My question concerns a specific functionality of brms in the context of defining linear mixed models. The model I am trying to define aims at predicting a bimodal metric variable. The intercept of this model can be assumed to closely follow a gamma distribution, which I therefore used as a prior with the following syntax:
prior = set_prior(“gamma(25, 0.02)”, class = “Intercept”)
This works well. However, I also expect that about 5% of the observations of the dependent variable should be 0, which is not modeled by this gamma distribution. I therefore wanted to include this information in the prior. My question is whether this is possible with the current version of brms? My (naive?) approach so far was to try to define a gamma hurdle distribution instead of a gamma distribution, but I am not sure how to define such a prior; something like
prior = set_prior(“gamma_hurdle(25, 0.02, 0.05)”, class = “Intercept”)
obviously does not work.
- Operating System: Windows 10
- brms Version: 2.9.0
I think you are looking for
family = hurdle_gamma(), or not?
Thank you for the hint, but I am not sure if this solves my problem. I would like to set the distribution parameters of the gamma hurdle prior (e.g., the shape and rate parameters), and I found no way to do so using family = hurdle_gamma(). Have I overlooked something?
-----“Max Mantei via Stan” firstname.lastname@example.org schrieb: -----
Setting a bimodal prior for the intercept of a (regression?) model seems kinda unusual to me. The term gamma hurdle is usually referring to a model which assigns a Gamma likelihood to the positive real part of the outcome variable and a point mass to zero outcomes. That’s why I thought you confused prior (for intercept) and likelihood (for outcome). Can you give a bit more detail about the model and data that you are trying to model?

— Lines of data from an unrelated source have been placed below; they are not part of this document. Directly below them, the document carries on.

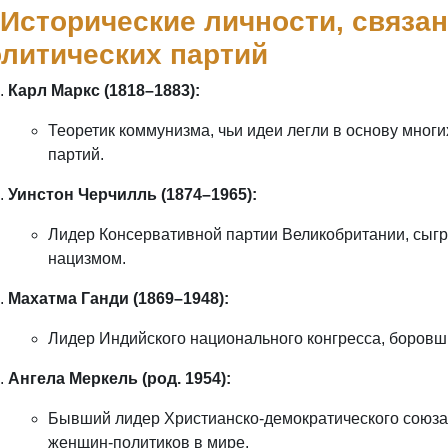
 Исторические личности, связа
литических партий
Карл Маркс (1818–1883):
Теоретик коммунизма, чьи идеи легли в основу мног
партий.
Уинстон Черчилль (1874–1965):
Лидер Консервативной партии Великобритании, сыг
нацизмом.
Махатма Ганди (1869–1948):
Лидер Индийского национального конгресса, боровш
Ангела Меркель (род. 1954):
Бывший лидер Христианско-демократического союза
женщин-политиков в мире.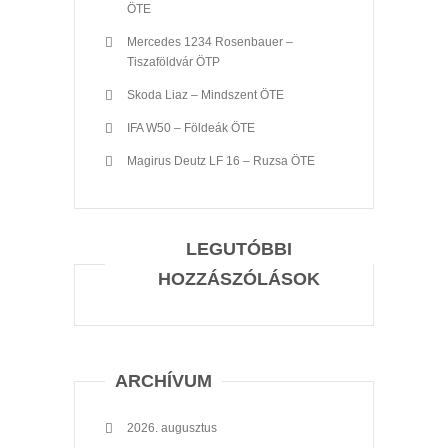
ÖTE
Mercedes 1234 Rosenbauer –
Tiszaföldvár ÖTP
Skoda Liaz – Mindszent ÖTE
IFA W50 – Földeák ÖTE
Magirus Deutz LF 16 – Ruzsa ÖTE
LEGUTÓBBI
HOZZÁSZÓLÁSOK
ARCHÍVUM
2026. augusztus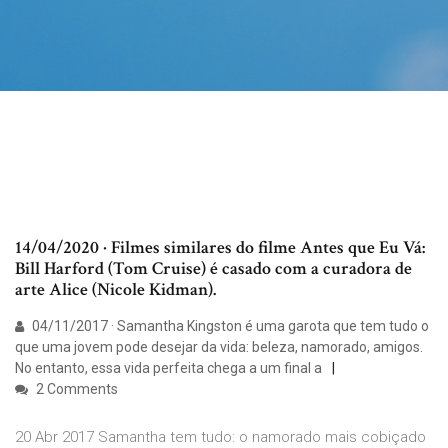
14/04/2020 · Filmes similares do filme Antes que Eu Vá:
Bill Harford (Tom Cruise) é casado com a curadora de
arte Alice (Nicole Kidman).
04/11/2017 · Samantha Kingston é uma garota que tem tudo o
que uma jovem pode desejar da vida: beleza, namorado, amigos.
No entanto, essa vida perfeita chega a um final a
2 Comments
20 Abr 2017 Samantha tem tudo: o namorado mais cobiçado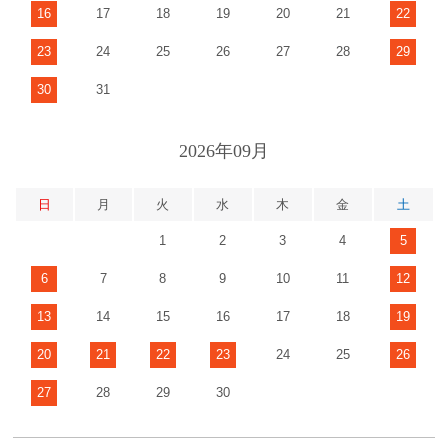
16
17
18
19
20
21
22
23
24
25
26
27
28
29
30
31
2026年09月
日
月
火
水
木
金
土
1
2
3
4
5
6
7
8
9
10
11
12
13
14
15
16
17
18
19
20
21
22
23
24
25
26
27
28
29
30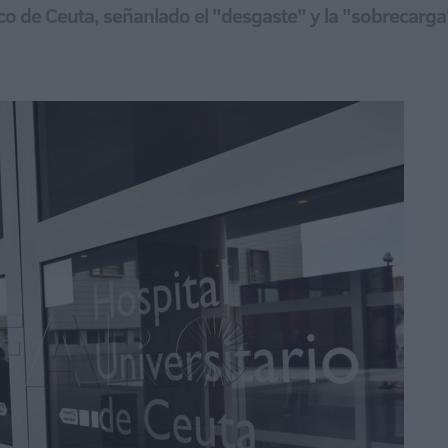
co de Ceuta, señanlado el "desgaste" y la "sobrecarga"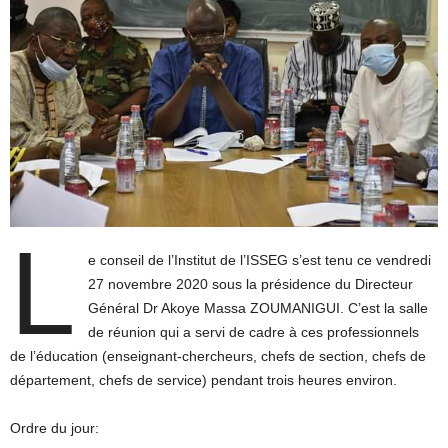
L
e conseil de l’Institut de l’ISSEG s’est tenu ce vendredi
27 novembre 2020 sous la présidence du Directeur
Général Dr Akoye Massa ZOUMANIGUI. C’est la salle
de réunion qui a servi de cadre à ces professionnels
de l’éducation (enseignant-chercheurs, chefs de section, chefs de
département, chefs de service) pendant trois heures environ.
Ordre du jour:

I cannot provide the full details of the study, but I can provide some context for these data. The dependent variable is basically an entropy-based measure that aims at measuring the information contained in data transmissions under various settings. If no data transmission takes place, the information and therefore also the dependent variable is 0, otherwise it takes on positive values. The regression model aims at describing this variable under various settings (which are included as independent variables). Under all settings, there is a rate of about 5% of observations where no information is transmitted, this is what I would like to consider in the model. If information is transmitted, the distribution of the entropy-based measure can be approximated well by a Gamma distribution.
I agree with @Max_Mantei that what you are describing is basically that your response variable (this entropy measure) has a hurdle_gamma distribution, which is the likelihood not the prior and can be specified via
family = hurdle_gamma().
Thank you for your help, I think this solved my problem. I thought about your proposal and agree that it would make sense to integrate this information via the likelihood instead of defining a Gamma hurdle prior for the intercept. I think I was trying to incorporate my expectation on the rate of 0’s (i.e., 5%) directly into the model, but doing this by a gamma hurdle prior for the intercept would be incorrect. I still think that this expectation should be somehow reflected in the prior for the model parameters, but my results obtained with a noninformative prior seem still valid and plausible.
If I’m not mistaken, you can model the hurdle part specifically using
hu ~ where you can incorporate your prior information.